EXAMPLE 2 Identification of Outliers

Consider two datasets:

  • Table 6.3 gives the results of an 8-year-old competitive swimmer’s first 14 races of the 50-yard butterfly. (The time for race 10 did not get recorded and hence is missing here.)
  • Table 6.4 shows reading and IQ test scores for a group of fifth-grade students.
Table 6.3: TABLE 6.3 A Swimmer’s 50-Yard Butterfly Times for Her First 14 Races
Race number 1 2 3 4 5 6 7
Time (seconds) 60.81 66.11 47.32 42.69 43.40 44.82 42.67
Race number 8 9 10 11 12 13 14
Time (seconds) 45.17 41.20 missing 42.47 41.74 40.40 42.90
image
Table 6.4: TABLE 6.4 Fifth-Grade Students’ IQ and Reading Test Scores
IQ test score 100 102 110 115 118 123 124
Reading test score 40 65 55 70 75 95 45
IQ test score 125 126 130 135 140 143 147
Reading test score 70 85 90 75 95 85 95
image

246

Scatterplots of these datasets appear in Figure 6.3 and Figure 6.4, respectively.
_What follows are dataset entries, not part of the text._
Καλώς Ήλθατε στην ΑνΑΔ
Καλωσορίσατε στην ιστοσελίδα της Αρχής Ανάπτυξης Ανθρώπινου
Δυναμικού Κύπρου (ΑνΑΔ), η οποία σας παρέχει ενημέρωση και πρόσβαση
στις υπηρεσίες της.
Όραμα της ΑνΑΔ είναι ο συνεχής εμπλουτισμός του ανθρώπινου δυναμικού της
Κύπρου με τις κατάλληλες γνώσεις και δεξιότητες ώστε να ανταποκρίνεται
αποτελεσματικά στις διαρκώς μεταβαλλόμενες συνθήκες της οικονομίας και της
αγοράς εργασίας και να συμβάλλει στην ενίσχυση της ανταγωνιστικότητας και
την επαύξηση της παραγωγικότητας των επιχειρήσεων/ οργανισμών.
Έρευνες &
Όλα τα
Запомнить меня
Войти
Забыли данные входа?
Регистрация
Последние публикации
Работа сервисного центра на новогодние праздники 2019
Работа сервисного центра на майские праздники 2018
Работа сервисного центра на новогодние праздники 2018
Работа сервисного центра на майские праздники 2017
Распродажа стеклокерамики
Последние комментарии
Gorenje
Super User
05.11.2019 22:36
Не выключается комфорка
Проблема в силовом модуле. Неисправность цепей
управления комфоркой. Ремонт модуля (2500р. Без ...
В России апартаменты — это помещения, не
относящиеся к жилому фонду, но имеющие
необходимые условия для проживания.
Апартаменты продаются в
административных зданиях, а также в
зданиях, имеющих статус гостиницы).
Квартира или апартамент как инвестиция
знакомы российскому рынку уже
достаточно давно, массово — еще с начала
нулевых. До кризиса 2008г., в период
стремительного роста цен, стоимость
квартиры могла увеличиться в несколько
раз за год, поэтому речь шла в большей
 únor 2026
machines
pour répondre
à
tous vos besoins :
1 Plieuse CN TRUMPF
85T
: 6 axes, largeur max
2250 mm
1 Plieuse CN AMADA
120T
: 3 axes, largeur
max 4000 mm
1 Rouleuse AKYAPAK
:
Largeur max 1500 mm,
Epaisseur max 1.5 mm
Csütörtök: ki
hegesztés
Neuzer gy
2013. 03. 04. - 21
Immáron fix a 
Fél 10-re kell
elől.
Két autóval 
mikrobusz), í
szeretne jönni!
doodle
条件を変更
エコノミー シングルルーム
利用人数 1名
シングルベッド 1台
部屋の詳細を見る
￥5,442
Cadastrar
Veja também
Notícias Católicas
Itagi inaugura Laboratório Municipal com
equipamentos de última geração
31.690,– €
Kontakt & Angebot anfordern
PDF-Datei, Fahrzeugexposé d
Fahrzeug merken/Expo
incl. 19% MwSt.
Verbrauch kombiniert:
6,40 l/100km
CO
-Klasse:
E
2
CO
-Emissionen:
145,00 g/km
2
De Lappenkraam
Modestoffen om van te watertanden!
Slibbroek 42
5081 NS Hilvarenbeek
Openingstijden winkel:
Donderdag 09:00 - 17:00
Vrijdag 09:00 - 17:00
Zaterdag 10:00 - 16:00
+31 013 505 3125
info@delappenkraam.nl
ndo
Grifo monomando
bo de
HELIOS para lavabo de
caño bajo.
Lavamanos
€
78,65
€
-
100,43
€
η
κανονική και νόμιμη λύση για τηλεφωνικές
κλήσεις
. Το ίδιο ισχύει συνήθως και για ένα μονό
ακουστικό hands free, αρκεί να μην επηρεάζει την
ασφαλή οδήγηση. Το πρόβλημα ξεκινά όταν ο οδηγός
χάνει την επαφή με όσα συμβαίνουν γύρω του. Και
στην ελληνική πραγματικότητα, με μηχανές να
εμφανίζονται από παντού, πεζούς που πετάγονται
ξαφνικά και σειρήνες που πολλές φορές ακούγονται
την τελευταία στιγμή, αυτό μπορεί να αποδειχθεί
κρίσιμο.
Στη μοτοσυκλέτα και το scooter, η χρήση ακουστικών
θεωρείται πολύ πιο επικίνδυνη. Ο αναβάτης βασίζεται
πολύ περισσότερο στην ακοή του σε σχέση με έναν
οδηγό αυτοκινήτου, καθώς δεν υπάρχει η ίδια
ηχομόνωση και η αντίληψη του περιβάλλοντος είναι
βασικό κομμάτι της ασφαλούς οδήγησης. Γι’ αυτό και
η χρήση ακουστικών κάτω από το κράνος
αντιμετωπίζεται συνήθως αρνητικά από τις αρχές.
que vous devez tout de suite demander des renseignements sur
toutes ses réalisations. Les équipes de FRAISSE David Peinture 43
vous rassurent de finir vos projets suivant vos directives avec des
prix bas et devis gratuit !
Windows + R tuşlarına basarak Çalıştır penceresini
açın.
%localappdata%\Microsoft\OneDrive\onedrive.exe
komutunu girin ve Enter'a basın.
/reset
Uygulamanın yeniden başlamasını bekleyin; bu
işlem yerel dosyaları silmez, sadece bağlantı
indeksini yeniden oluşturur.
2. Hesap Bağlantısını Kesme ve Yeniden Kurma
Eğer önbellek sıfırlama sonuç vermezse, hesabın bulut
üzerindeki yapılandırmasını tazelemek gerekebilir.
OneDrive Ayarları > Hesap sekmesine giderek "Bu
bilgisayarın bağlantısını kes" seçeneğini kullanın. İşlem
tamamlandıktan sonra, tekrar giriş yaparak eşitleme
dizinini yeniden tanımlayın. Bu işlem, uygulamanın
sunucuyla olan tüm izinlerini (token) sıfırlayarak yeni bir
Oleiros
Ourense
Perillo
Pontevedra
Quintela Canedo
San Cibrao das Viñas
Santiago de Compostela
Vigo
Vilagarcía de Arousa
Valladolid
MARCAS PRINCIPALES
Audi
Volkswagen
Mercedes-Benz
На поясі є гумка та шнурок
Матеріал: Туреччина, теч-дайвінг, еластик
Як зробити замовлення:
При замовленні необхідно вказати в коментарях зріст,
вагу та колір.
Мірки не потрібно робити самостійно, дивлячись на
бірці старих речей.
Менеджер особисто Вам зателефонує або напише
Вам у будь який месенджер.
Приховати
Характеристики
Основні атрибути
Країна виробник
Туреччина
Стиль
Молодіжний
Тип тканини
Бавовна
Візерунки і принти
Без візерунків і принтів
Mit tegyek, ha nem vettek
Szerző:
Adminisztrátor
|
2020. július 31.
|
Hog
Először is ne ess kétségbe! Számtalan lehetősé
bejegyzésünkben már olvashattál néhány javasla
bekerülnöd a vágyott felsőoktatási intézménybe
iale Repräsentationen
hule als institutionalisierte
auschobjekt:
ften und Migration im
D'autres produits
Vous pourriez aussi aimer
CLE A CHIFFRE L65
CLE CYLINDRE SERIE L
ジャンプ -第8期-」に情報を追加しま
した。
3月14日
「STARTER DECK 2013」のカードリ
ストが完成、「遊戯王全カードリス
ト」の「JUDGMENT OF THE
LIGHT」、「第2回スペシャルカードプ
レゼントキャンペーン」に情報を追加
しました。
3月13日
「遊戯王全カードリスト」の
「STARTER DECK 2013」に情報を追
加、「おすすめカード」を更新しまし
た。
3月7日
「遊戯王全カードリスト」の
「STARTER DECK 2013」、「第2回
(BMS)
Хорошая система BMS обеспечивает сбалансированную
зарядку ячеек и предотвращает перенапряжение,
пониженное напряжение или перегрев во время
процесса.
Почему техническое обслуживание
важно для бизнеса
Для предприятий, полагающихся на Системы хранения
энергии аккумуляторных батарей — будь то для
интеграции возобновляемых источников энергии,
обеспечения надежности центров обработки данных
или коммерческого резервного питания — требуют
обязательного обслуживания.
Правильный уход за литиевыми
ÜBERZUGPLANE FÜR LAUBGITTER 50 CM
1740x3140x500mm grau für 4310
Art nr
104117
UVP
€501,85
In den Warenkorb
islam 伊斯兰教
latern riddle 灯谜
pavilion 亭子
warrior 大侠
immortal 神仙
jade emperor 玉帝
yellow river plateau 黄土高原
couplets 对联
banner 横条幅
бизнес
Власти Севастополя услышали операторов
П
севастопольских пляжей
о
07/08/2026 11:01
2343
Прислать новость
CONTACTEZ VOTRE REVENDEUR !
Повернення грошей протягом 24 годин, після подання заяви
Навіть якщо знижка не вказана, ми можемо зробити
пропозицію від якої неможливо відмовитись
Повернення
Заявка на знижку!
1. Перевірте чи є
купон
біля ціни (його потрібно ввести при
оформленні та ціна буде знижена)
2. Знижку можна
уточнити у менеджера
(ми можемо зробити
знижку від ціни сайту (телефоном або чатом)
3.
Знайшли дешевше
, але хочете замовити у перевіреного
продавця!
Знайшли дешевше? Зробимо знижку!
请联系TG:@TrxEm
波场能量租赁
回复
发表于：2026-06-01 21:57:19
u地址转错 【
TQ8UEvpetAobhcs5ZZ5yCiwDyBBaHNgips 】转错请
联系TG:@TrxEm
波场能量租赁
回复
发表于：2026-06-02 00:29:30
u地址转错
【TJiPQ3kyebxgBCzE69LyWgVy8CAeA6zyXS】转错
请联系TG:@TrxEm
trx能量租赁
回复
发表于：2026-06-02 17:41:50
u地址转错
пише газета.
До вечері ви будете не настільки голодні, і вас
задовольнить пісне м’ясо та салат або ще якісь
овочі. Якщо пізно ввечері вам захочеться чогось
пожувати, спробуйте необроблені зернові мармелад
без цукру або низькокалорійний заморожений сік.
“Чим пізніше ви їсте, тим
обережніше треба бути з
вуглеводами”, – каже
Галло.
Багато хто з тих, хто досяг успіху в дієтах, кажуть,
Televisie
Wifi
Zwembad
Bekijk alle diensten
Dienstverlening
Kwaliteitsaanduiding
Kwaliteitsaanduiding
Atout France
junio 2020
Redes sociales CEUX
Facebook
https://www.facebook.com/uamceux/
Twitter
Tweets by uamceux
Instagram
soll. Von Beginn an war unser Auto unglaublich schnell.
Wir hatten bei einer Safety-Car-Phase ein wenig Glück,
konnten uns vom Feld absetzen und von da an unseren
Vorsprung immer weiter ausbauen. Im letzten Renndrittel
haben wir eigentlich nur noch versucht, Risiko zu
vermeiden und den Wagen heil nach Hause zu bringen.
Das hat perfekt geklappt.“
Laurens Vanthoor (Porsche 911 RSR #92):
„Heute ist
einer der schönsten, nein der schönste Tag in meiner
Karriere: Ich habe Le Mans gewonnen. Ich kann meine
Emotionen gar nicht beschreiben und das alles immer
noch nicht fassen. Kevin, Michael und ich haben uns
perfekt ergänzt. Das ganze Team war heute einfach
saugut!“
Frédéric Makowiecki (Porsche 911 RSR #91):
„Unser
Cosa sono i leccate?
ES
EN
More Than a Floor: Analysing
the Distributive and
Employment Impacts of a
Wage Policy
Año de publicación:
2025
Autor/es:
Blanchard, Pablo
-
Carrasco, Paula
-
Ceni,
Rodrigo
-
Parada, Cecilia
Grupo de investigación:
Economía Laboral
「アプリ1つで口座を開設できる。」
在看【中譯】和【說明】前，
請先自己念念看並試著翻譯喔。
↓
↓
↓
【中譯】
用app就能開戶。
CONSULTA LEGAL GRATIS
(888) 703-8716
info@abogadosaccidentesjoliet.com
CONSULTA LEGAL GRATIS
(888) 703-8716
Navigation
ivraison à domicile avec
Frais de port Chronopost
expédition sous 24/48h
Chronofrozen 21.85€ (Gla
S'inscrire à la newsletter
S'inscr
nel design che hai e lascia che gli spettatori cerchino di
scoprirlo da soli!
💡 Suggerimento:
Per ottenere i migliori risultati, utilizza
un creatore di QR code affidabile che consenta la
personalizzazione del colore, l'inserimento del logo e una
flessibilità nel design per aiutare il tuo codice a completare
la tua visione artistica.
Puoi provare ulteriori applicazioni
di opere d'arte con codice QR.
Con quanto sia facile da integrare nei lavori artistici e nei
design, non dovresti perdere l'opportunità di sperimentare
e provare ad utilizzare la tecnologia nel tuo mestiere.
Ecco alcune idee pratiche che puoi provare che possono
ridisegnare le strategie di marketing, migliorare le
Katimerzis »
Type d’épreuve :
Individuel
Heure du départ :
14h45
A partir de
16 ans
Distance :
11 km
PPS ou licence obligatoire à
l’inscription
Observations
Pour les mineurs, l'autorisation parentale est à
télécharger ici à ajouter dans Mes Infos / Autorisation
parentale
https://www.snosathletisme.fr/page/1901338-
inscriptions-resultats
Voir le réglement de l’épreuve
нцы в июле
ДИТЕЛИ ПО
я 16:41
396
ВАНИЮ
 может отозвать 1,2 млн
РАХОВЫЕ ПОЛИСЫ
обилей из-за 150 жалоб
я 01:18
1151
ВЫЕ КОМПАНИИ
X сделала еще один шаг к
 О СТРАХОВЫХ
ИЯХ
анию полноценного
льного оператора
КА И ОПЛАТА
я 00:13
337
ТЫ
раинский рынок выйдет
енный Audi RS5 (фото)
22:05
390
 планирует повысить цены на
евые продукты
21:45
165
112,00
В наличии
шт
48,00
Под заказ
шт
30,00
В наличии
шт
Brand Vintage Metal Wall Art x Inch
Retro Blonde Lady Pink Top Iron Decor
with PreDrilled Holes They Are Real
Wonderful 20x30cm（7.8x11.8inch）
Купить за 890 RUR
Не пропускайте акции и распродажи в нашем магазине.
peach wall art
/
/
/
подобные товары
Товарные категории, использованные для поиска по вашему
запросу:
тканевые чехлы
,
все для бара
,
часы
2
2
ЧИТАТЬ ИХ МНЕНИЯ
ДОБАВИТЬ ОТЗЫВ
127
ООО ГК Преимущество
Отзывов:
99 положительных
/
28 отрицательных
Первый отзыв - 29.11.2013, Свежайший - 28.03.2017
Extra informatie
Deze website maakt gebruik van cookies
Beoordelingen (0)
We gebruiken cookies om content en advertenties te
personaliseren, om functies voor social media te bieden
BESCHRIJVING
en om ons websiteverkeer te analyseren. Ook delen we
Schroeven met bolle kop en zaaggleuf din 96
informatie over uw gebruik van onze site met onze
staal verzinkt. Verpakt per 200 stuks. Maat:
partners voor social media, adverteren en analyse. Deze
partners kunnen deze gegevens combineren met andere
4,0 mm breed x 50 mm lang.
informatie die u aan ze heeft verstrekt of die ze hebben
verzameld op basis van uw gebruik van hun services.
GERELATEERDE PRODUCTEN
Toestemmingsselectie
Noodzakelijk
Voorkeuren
Outliers have been circled. The scatterplot in Figure 6.3 shows two circled outliers—they are associated with the highest values of the response variable, time, and lowest values of the explanatory variable, race number. Whenever possible, look for explanations for the presence of outliers. In this case, the swimmer had just learned the butterfly, which explains why her times in the first two races (when she was worried about getting disqualified) were unusually slow.

image
Figure 6.3: Figure 6.3 Swimmer’s times for the 50-yard butterfly in consecutive races.
image
Figure 6.4: Figure 6.4 Scatterplot of reading test scores against IQ test scores.

The outlier circled in Figure 6.4 was flagged as an outlier by a statistical program. In this case, the outlier does not correspond to the minimum or maximum values of either the response or explanatory variables. Instead, the point (124, 45) indicates a reading test score that is low in comparison to the reading test scores of other students with IQ test scores close to 124. Without additional information about this student, we don’t have an explanation for the presence of this outlier.